*** Block opens ***

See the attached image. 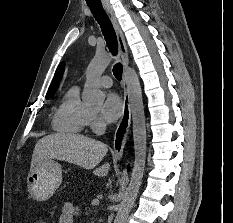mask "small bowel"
Wrapping results in <instances>:
<instances>
[{
  "mask_svg": "<svg viewBox=\"0 0 233 223\" xmlns=\"http://www.w3.org/2000/svg\"><path fill=\"white\" fill-rule=\"evenodd\" d=\"M80 215V211L71 202H65L62 205L61 213L57 223H73L74 218Z\"/></svg>",
  "mask_w": 233,
  "mask_h": 223,
  "instance_id": "1",
  "label": "small bowel"
}]
</instances>
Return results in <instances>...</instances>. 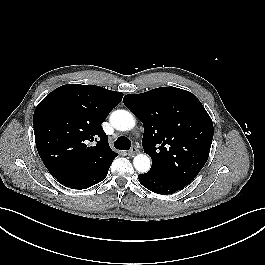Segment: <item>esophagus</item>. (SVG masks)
Wrapping results in <instances>:
<instances>
[{"label":"esophagus","mask_w":265,"mask_h":265,"mask_svg":"<svg viewBox=\"0 0 265 265\" xmlns=\"http://www.w3.org/2000/svg\"><path fill=\"white\" fill-rule=\"evenodd\" d=\"M137 151H138V149L135 147V146H133L129 151H128V155L129 156H134L136 153H137Z\"/></svg>","instance_id":"esophagus-1"}]
</instances>
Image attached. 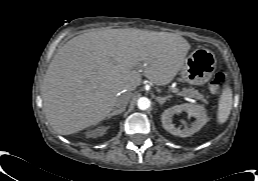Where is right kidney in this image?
<instances>
[{"label": "right kidney", "instance_id": "right-kidney-1", "mask_svg": "<svg viewBox=\"0 0 258 181\" xmlns=\"http://www.w3.org/2000/svg\"><path fill=\"white\" fill-rule=\"evenodd\" d=\"M107 131L106 127H99L87 133L89 137L102 136Z\"/></svg>", "mask_w": 258, "mask_h": 181}]
</instances>
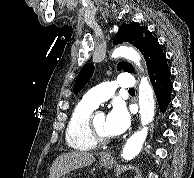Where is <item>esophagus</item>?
<instances>
[{
    "mask_svg": "<svg viewBox=\"0 0 194 178\" xmlns=\"http://www.w3.org/2000/svg\"><path fill=\"white\" fill-rule=\"evenodd\" d=\"M113 156V152H108L102 155V158L110 159Z\"/></svg>",
    "mask_w": 194,
    "mask_h": 178,
    "instance_id": "34e87169",
    "label": "esophagus"
}]
</instances>
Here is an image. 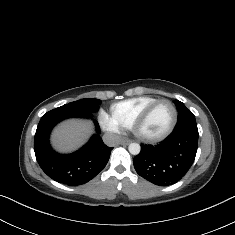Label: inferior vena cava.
Wrapping results in <instances>:
<instances>
[{
    "label": "inferior vena cava",
    "instance_id": "obj_1",
    "mask_svg": "<svg viewBox=\"0 0 235 235\" xmlns=\"http://www.w3.org/2000/svg\"><path fill=\"white\" fill-rule=\"evenodd\" d=\"M104 143L109 147L118 146L121 141V137L118 134H105L103 136Z\"/></svg>",
    "mask_w": 235,
    "mask_h": 235
}]
</instances>
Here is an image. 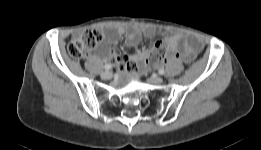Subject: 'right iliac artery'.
<instances>
[{
    "mask_svg": "<svg viewBox=\"0 0 261 150\" xmlns=\"http://www.w3.org/2000/svg\"><path fill=\"white\" fill-rule=\"evenodd\" d=\"M104 68H105L106 70H110V69L112 68V66H111L110 64H106V65L104 66Z\"/></svg>",
    "mask_w": 261,
    "mask_h": 150,
    "instance_id": "right-iliac-artery-1",
    "label": "right iliac artery"
}]
</instances>
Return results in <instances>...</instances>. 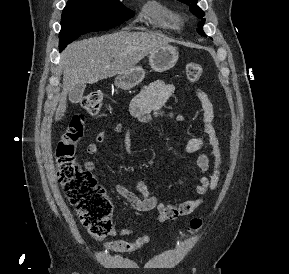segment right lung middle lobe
I'll return each mask as SVG.
<instances>
[{
    "mask_svg": "<svg viewBox=\"0 0 289 274\" xmlns=\"http://www.w3.org/2000/svg\"><path fill=\"white\" fill-rule=\"evenodd\" d=\"M133 16L117 0H68L61 19L60 51L81 34L116 27Z\"/></svg>",
    "mask_w": 289,
    "mask_h": 274,
    "instance_id": "obj_1",
    "label": "right lung middle lobe"
}]
</instances>
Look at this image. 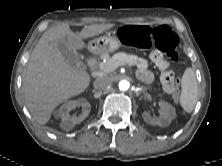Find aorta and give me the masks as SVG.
<instances>
[{"label":"aorta","mask_w":222,"mask_h":166,"mask_svg":"<svg viewBox=\"0 0 222 166\" xmlns=\"http://www.w3.org/2000/svg\"><path fill=\"white\" fill-rule=\"evenodd\" d=\"M129 87H130V83L127 80H121L119 82V89L121 91H126L129 89Z\"/></svg>","instance_id":"1"}]
</instances>
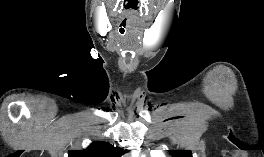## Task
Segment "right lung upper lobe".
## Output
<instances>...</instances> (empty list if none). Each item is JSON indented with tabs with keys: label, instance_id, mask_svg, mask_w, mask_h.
Listing matches in <instances>:
<instances>
[{
	"label": "right lung upper lobe",
	"instance_id": "obj_1",
	"mask_svg": "<svg viewBox=\"0 0 264 157\" xmlns=\"http://www.w3.org/2000/svg\"><path fill=\"white\" fill-rule=\"evenodd\" d=\"M126 150L106 142H95L84 150H70L68 157H121Z\"/></svg>",
	"mask_w": 264,
	"mask_h": 157
}]
</instances>
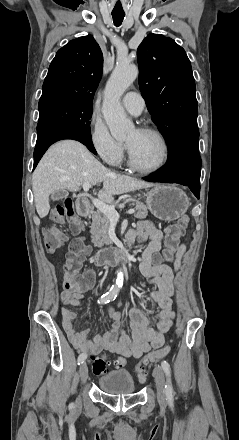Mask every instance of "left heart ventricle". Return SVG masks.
<instances>
[{"instance_id":"1","label":"left heart ventricle","mask_w":239,"mask_h":440,"mask_svg":"<svg viewBox=\"0 0 239 440\" xmlns=\"http://www.w3.org/2000/svg\"><path fill=\"white\" fill-rule=\"evenodd\" d=\"M125 141L140 167L152 169L162 161L164 154L163 145L156 136L135 129L128 135Z\"/></svg>"}]
</instances>
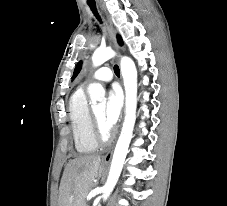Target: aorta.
<instances>
[{"mask_svg":"<svg viewBox=\"0 0 227 206\" xmlns=\"http://www.w3.org/2000/svg\"><path fill=\"white\" fill-rule=\"evenodd\" d=\"M116 53L111 48L96 49L92 56L93 66L98 67L113 58ZM120 69L125 88V118L118 142L113 154L109 175L104 186L103 201H106L112 193L121 174L123 164L128 153V147L133 136L136 121L137 108V70L134 61L126 56L120 59ZM91 101H99L104 98L105 90L102 85L92 83L88 87Z\"/></svg>","mask_w":227,"mask_h":206,"instance_id":"762f6f07","label":"aorta"}]
</instances>
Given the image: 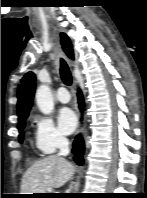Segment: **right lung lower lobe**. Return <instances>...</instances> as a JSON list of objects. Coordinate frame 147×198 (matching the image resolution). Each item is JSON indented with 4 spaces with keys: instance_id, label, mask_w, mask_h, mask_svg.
Instances as JSON below:
<instances>
[{
    "instance_id": "right-lung-lower-lobe-1",
    "label": "right lung lower lobe",
    "mask_w": 147,
    "mask_h": 198,
    "mask_svg": "<svg viewBox=\"0 0 147 198\" xmlns=\"http://www.w3.org/2000/svg\"><path fill=\"white\" fill-rule=\"evenodd\" d=\"M78 98H79V104L81 105L80 108H82V105H83V97H82V94H81V91L79 90L78 92ZM73 153L75 154V157H74V160L75 162L78 164V165H83V153H84V145H83V140L81 138L80 135H78L76 137V140L74 141V144H73Z\"/></svg>"
}]
</instances>
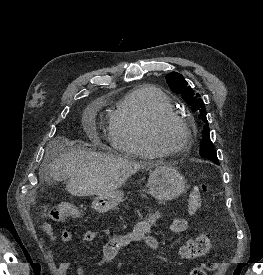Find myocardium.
Returning a JSON list of instances; mask_svg holds the SVG:
<instances>
[{
    "label": "myocardium",
    "mask_w": 263,
    "mask_h": 275,
    "mask_svg": "<svg viewBox=\"0 0 263 275\" xmlns=\"http://www.w3.org/2000/svg\"><path fill=\"white\" fill-rule=\"evenodd\" d=\"M169 121H176L183 125L186 130V137L182 144L174 148H168L163 146L157 133L159 128ZM147 139L153 150L160 156L176 155L185 151L193 139V124L190 118L183 116L175 111H163L157 114L150 122L147 129Z\"/></svg>",
    "instance_id": "obj_1"
}]
</instances>
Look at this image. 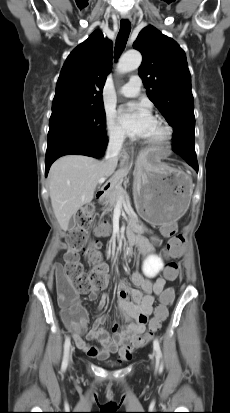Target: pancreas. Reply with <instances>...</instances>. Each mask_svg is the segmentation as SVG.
Here are the masks:
<instances>
[{"label":"pancreas","instance_id":"pancreas-1","mask_svg":"<svg viewBox=\"0 0 230 413\" xmlns=\"http://www.w3.org/2000/svg\"><path fill=\"white\" fill-rule=\"evenodd\" d=\"M120 198L124 200V204H126L128 208L129 225L134 229V231L141 232L143 226L141 225V222L139 221L137 215L132 211L127 192L120 186V184H116L113 188L106 192L103 198V204H105V206L107 207V211H112Z\"/></svg>","mask_w":230,"mask_h":413}]
</instances>
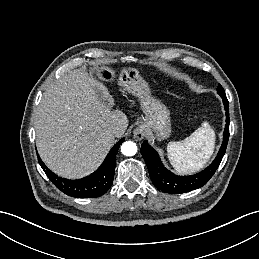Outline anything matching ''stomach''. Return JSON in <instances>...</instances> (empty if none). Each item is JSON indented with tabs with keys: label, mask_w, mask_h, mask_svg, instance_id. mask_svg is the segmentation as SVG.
I'll use <instances>...</instances> for the list:
<instances>
[{
	"label": "stomach",
	"mask_w": 259,
	"mask_h": 259,
	"mask_svg": "<svg viewBox=\"0 0 259 259\" xmlns=\"http://www.w3.org/2000/svg\"><path fill=\"white\" fill-rule=\"evenodd\" d=\"M90 75L97 81H112L115 72L108 66H93ZM120 85L129 93L141 100L145 118L141 123L149 133H154L158 139H165L171 133L170 112L167 107L151 95L150 88L135 68H123L120 72Z\"/></svg>",
	"instance_id": "0dacf381"
}]
</instances>
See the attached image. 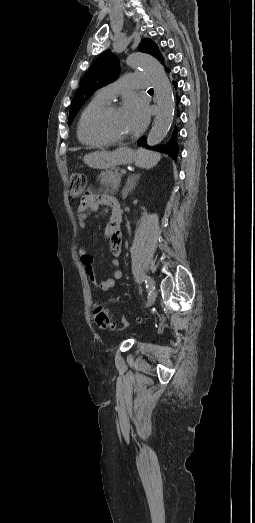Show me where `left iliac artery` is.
Here are the masks:
<instances>
[{
  "mask_svg": "<svg viewBox=\"0 0 255 523\" xmlns=\"http://www.w3.org/2000/svg\"><path fill=\"white\" fill-rule=\"evenodd\" d=\"M145 283H146V288H147V292L148 294H151L154 290H155V287H151L147 284V281L145 279Z\"/></svg>",
  "mask_w": 255,
  "mask_h": 523,
  "instance_id": "obj_1",
  "label": "left iliac artery"
}]
</instances>
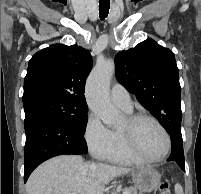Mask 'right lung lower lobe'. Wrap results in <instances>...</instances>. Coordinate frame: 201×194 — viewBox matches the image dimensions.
Wrapping results in <instances>:
<instances>
[{"mask_svg": "<svg viewBox=\"0 0 201 194\" xmlns=\"http://www.w3.org/2000/svg\"><path fill=\"white\" fill-rule=\"evenodd\" d=\"M24 181L43 161L63 154L87 153V145L72 126L39 110L25 113Z\"/></svg>", "mask_w": 201, "mask_h": 194, "instance_id": "98d812e1", "label": "right lung lower lobe"}]
</instances>
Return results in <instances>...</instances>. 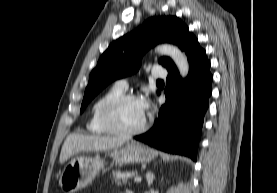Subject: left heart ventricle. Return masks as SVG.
Instances as JSON below:
<instances>
[{
	"label": "left heart ventricle",
	"mask_w": 277,
	"mask_h": 193,
	"mask_svg": "<svg viewBox=\"0 0 277 193\" xmlns=\"http://www.w3.org/2000/svg\"><path fill=\"white\" fill-rule=\"evenodd\" d=\"M139 100H129L122 103L116 111L117 125L123 130H131L139 127L145 120Z\"/></svg>",
	"instance_id": "1"
}]
</instances>
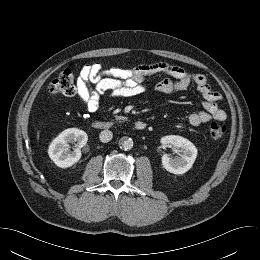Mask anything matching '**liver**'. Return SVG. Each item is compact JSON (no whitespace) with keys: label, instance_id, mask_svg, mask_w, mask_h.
<instances>
[{"label":"liver","instance_id":"obj_1","mask_svg":"<svg viewBox=\"0 0 260 260\" xmlns=\"http://www.w3.org/2000/svg\"><path fill=\"white\" fill-rule=\"evenodd\" d=\"M37 138H39V132H38V134H37Z\"/></svg>","mask_w":260,"mask_h":260}]
</instances>
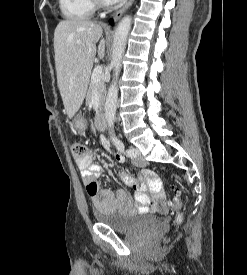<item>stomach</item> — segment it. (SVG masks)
<instances>
[{"label": "stomach", "mask_w": 247, "mask_h": 275, "mask_svg": "<svg viewBox=\"0 0 247 275\" xmlns=\"http://www.w3.org/2000/svg\"><path fill=\"white\" fill-rule=\"evenodd\" d=\"M73 125L79 131H83L86 127L85 120L80 118L79 116L74 118Z\"/></svg>", "instance_id": "0dacf381"}]
</instances>
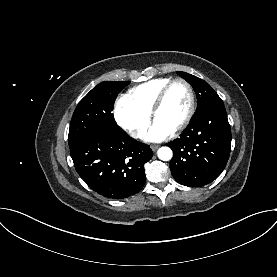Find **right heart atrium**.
I'll use <instances>...</instances> for the list:
<instances>
[{
  "label": "right heart atrium",
  "instance_id": "right-heart-atrium-1",
  "mask_svg": "<svg viewBox=\"0 0 277 277\" xmlns=\"http://www.w3.org/2000/svg\"><path fill=\"white\" fill-rule=\"evenodd\" d=\"M114 118L133 138H139L150 122L149 114L140 111L127 96H121L116 100Z\"/></svg>",
  "mask_w": 277,
  "mask_h": 277
}]
</instances>
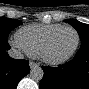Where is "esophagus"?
I'll list each match as a JSON object with an SVG mask.
<instances>
[{"instance_id":"34e87169","label":"esophagus","mask_w":89,"mask_h":89,"mask_svg":"<svg viewBox=\"0 0 89 89\" xmlns=\"http://www.w3.org/2000/svg\"><path fill=\"white\" fill-rule=\"evenodd\" d=\"M29 65H30V68H35V67L39 66V64H37V63H35L33 61H30Z\"/></svg>"}]
</instances>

*** Block closes ***

TASK INSTRUCTIONS: Leaving out the pictures, please transcribe exactly the lines from the one that holds "Mask anything matching" through the last line of the entries above, both included.

ANSWER TO THIS EXERCISE:
Mask anything matching '**liver**'. Return SVG. Each item is compact JSON (no whitespace) with keys: label, instance_id, mask_svg, mask_w, mask_h.
<instances>
[{"label":"liver","instance_id":"obj_1","mask_svg":"<svg viewBox=\"0 0 260 260\" xmlns=\"http://www.w3.org/2000/svg\"><path fill=\"white\" fill-rule=\"evenodd\" d=\"M37 138H39V132H38V134H37Z\"/></svg>","mask_w":260,"mask_h":260}]
</instances>
<item>stomach</item> — segment it. (SVG masks)
<instances>
[{"label": "stomach", "mask_w": 247, "mask_h": 275, "mask_svg": "<svg viewBox=\"0 0 247 275\" xmlns=\"http://www.w3.org/2000/svg\"><path fill=\"white\" fill-rule=\"evenodd\" d=\"M73 125L79 131H83L86 127L85 120L80 118L79 116L74 118Z\"/></svg>", "instance_id": "0dacf381"}]
</instances>
Find **right heart atrium**.
I'll use <instances>...</instances> for the list:
<instances>
[{
  "label": "right heart atrium",
  "instance_id": "right-heart-atrium-1",
  "mask_svg": "<svg viewBox=\"0 0 277 277\" xmlns=\"http://www.w3.org/2000/svg\"><path fill=\"white\" fill-rule=\"evenodd\" d=\"M114 118L133 138H139L150 122L149 114L140 111L127 96H121L116 100Z\"/></svg>",
  "mask_w": 277,
  "mask_h": 277
}]
</instances>
Where is "esophagus"?
I'll list each match as a JSON object with an SVG mask.
<instances>
[{"instance_id":"34e87169","label":"esophagus","mask_w":89,"mask_h":89,"mask_svg":"<svg viewBox=\"0 0 89 89\" xmlns=\"http://www.w3.org/2000/svg\"><path fill=\"white\" fill-rule=\"evenodd\" d=\"M29 65H30V68H35V67L39 66V64H37V63H35L33 61H30Z\"/></svg>"}]
</instances>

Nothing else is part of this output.